It’s our first Micro Monday of 2025, and what a way to start the new year! Loads of fantastic mini stories to enjoy, from old Cranked Anvil familiar favourites, as well as authors brand new to the website. Welcome all!
Please spread the word if you enjoy them, by sharing the page or talking about them on your social media…
To The Moon
by Christine Dubuc
Standing outside the back door, he feels himself being lifted high up into the sky. Like a child on a bouncy castle, he dips, spins, screams, laughs, cries tears that fall as light drizzle. He dives down to the crashing waves and then swoops up towards the moon, its mouth like a cave into which he could crawl and sleep forever. He flies backwards as if pushed violently by a bomb blast and loses consciousness. When he comes round, there is no moon. He is floating through grey matter, cannot feel his body. So this is death he thinks, before even thought evaporates.
Christine writes short stories and poetry.
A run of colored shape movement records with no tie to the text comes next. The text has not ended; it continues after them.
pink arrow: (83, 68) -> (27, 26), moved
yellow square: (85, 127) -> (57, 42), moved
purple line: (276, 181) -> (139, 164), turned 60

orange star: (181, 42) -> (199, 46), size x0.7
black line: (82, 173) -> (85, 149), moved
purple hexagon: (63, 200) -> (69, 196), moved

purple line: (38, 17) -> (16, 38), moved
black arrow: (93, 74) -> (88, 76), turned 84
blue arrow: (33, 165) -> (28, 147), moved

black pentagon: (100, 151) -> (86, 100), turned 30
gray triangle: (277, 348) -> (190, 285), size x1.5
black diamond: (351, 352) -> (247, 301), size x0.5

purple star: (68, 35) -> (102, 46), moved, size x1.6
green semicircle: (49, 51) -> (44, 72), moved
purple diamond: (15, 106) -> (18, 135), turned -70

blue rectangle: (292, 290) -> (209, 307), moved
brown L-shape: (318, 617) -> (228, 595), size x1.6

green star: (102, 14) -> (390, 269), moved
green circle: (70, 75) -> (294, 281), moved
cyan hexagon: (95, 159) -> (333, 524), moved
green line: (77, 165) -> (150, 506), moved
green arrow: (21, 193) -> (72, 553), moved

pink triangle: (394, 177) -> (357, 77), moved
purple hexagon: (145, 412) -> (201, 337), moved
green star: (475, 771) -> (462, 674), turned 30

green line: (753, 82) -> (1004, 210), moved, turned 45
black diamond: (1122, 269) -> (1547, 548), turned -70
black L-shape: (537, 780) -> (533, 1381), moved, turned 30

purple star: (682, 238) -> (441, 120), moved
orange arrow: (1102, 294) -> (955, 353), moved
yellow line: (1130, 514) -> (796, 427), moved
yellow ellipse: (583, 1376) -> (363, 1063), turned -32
She attends a writing class once a week.
A Trace Of Silver
by Fizle Sagar
The heavy door closed behind me with a soft hiss. In the half-light your face glowed and I thought I saw you breathing.
Music sounded from discreet speakers hidden within the alcoves. Some hymn or other. I imagined you rolling your eyes and shaking your head with a sigh. I’ll ask them to change it. Siouxsie singing Dear Prudence perhaps, but then you never were one for the Beatles either.
I wanted to kiss you but I shuddered at the thought of your cold lips against mine.
I pressed a button and the music faded, the light dimmed. It was just you and me and the silence while from beneath one closed eyelid, a tear rolled a trace of silver down your cheek.
Fizle is a creative writer of historical fiction and an artist. Her first book ‘As the World Spins’ in its final edit before approaching agents/publishers etc.
Follow the author on X/Twitter.
Enter our flash fiction competition here, to win cash prizes and publication.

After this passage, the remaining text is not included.